Experts in horses say that their initial frightened bolts are generally short, just enough to escape the perceived danger, but in this case the perceived danger was the chaotic city, and as they careened through the streets of Alham the crowd grew ever more frantic and more loud. Attempts to chase them only encouraged the frightened horses to run faster and further. They galloped from their first fright near the Naziar all the way to the fish market in lower Alham, wreaking destruction and dealing injury, until at last a sharp corner proved fatal. One horse slipped on the pavement and went down, leading to a spectacular crash against the doorway of a sailors' public room. King Frederick and the shattered palanquin were thrown into the pub, breaking bones in king and sailor alike.
Aftermath
Two of the horses survived the affair and were returned to the estate. King Frederick, badly injured, was borne back to the Naziar in a more traditional manner, where he spent months recovering. Stablemaster Trent and the horses' other handlers were all executed with vague accusations of plotting against the king.
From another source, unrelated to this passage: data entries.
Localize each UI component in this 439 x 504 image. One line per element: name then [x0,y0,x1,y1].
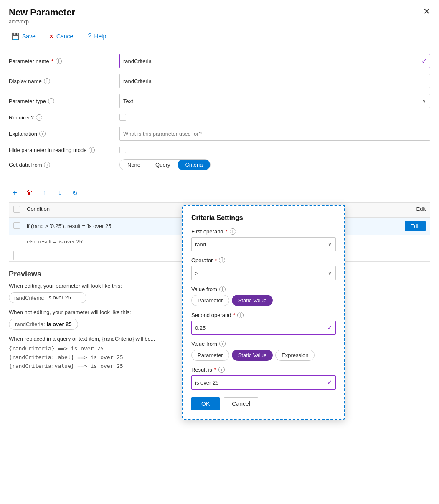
popup-ok-button[interactable]: OK [191,397,220,410]
subtitle: aidevexp [9,19,75,25]
required-star: * [51,58,53,64]
get-data-query-btn[interactable]: Query [148,160,178,170]
operator-label: Operator * i [191,257,336,263]
required-checkbox[interactable] [119,114,126,121]
result-is-required: * [214,367,216,373]
result-is-input[interactable] [191,375,336,390]
first-operand-required: * [226,228,228,235]
title-bar: New Parameter aidevexp ✕ [0,0,439,26]
criteria-settings-popup: Criteria Settings First operand * i rand… [182,205,345,420]
get-data-criteria-btn[interactable]: Criteria [178,160,210,170]
criteria-toolbar: + 🗑 ↑ ↓ ↻ [0,184,439,202]
value-from-2-field: Value from i Parameter Static Value Expr… [191,341,336,361]
explanation-row: Explanation i [9,127,430,141]
popup-title: Criteria Settings [191,214,336,222]
second-operand-check-icon: ✓ [327,324,332,332]
required-label: Required? i [9,114,119,121]
result-is-field: Result is * i ✓ [191,367,336,390]
explanation-input[interactable] [119,127,430,141]
main-panel: New Parameter aidevexp ✕ 💾 Save ✕ Cancel… [0,0,439,504]
get-data-segmented-control: None Query Criteria [119,159,211,170]
hide-parameter-info-icon[interactable]: i [89,147,95,153]
close-button[interactable]: ✕ [423,7,430,15]
operator-select[interactable]: > < = [191,266,336,280]
display-name-input[interactable] [119,74,430,88]
operator-field: Operator * i > < = ∨ [191,257,336,280]
operator-info-icon[interactable]: i [219,257,225,263]
result-is-input-wrapper: ✓ [191,375,336,390]
edit-header: Edit [392,206,426,214]
value-from-2-static-btn[interactable]: Static Value [232,350,273,361]
operator-select-wrapper: > < = ∨ [191,266,336,280]
get-data-info-icon[interactable]: i [44,162,50,168]
operator-required: * [215,257,217,263]
display-name-info-icon[interactable]: i [44,78,50,84]
page-title: New Parameter [9,7,75,18]
explanation-info-icon[interactable]: i [39,131,46,137]
parameter-type-select[interactable]: Text Number Date Boolean [119,94,430,108]
help-label: Help [94,33,106,40]
cancel-button[interactable]: ✕ Cancel [46,31,77,41]
editing-widget-label: randCriteria: [14,295,44,301]
parameter-type-label: Parameter type i [9,98,119,104]
value-from-2-buttons: Parameter Static Value Expression [191,350,336,361]
add-criteria-button[interactable]: + [9,187,20,199]
select-all-checkbox[interactable] [13,206,20,213]
parameter-name-field-wrapper: ✓ [119,54,430,68]
get-data-none-btn[interactable]: None [120,160,148,170]
get-data-label: Get data from i [9,162,119,168]
get-data-row: Get data from i None Query Criteria [9,159,430,170]
value-from-1-field: Value from i Parameter Static Value [191,286,336,306]
second-operand-input[interactable] [191,321,336,335]
hide-parameter-checkbox[interactable] [119,147,126,153]
result-is-info-icon[interactable]: i [218,367,225,373]
parameter-name-input[interactable] [119,54,430,68]
parameter-type-select-wrapper: Text Number Date Boolean ∨ [119,94,430,108]
editing-preview-widget: randCriteria: [9,292,86,303]
move-up-button[interactable]: ↑ [39,187,51,199]
title-bar-left: New Parameter aidevexp [9,7,75,25]
toolbar: 💾 Save ✕ Cancel ? Help [0,26,439,46]
save-button[interactable]: 💾 Save [9,30,38,42]
hide-parameter-row: Hide parameter in reading mode i [9,147,430,153]
value-from-1-static-btn[interactable]: Static Value [232,295,273,306]
save-icon: 💾 [11,32,20,40]
parameter-type-info-icon[interactable]: i [48,98,54,104]
required-info-icon[interactable]: i [36,114,42,121]
delete-criteria-button[interactable]: 🗑 [24,187,36,199]
hide-parameter-label: Hide parameter in reading mode i [9,147,119,153]
value-from-1-parameter-btn[interactable]: Parameter [191,295,229,306]
editing-widget-input[interactable] [48,294,81,301]
popup-cancel-button[interactable]: Cancel [224,397,258,410]
row-checkbox[interactable] [13,222,20,229]
first-operand-info-icon[interactable]: i [230,228,236,235]
required-row: Required? i [9,114,430,121]
not-editing-widget: randCriteria: is over 25 [9,319,78,330]
popup-actions: OK Cancel [191,397,336,410]
parameter-name-row: Parameter name * i ✓ [9,54,430,68]
refresh-button[interactable]: ↻ [69,187,81,199]
second-operand-label: Second operand * i [191,312,336,318]
value-from-2-label: Value from i [191,341,336,347]
value-from-1-buttons: Parameter Static Value [191,295,336,306]
display-name-label: Display name i [9,78,119,84]
second-operand-info-icon[interactable]: i [237,312,244,318]
first-operand-select[interactable]: rand value1 [191,237,336,251]
second-operand-field: Second operand * i ✓ [191,312,336,335]
help-button[interactable]: ? Help [86,31,109,42]
first-operand-select-wrapper: rand value1 ∨ [191,237,336,251]
explanation-label: Explanation i [9,131,119,137]
display-name-row: Display name i [9,74,430,88]
value-from-2-info-icon[interactable]: i [219,341,226,347]
cancel-icon: ✕ [49,33,54,40]
value-from-2-expression-btn[interactable]: Expression [275,350,315,361]
parameter-type-row: Parameter type i Text Number Date Boolea… [9,94,430,108]
edit-criteria-button[interactable]: Edit [405,221,426,231]
move-down-button[interactable]: ↓ [54,187,66,199]
result-is-check-icon: ✓ [327,379,332,386]
second-operand-required: * [233,312,235,318]
value-from-2-parameter-btn[interactable]: Parameter [191,350,229,361]
result-is-label: Result is * i [191,367,336,373]
value-from-1-info-icon[interactable]: i [219,286,226,292]
parameter-name-info-icon[interactable]: i [56,58,62,64]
As these were the most knowledgeable in Chrenada on the subject of horses, the king's breeding program suffered—as did his popularity when his expensive stunt, intended to impress a public resentful of his spending, had caused so much damage and pain. Historians credit the ill feeling resulting from his horse-borne palanquin, among other causes, with aiding support for the challenge of Gavin, illegitimate son of Frederick's younger brother Gregor, later King Alpin, first of the Laguna line which currently holds the throne.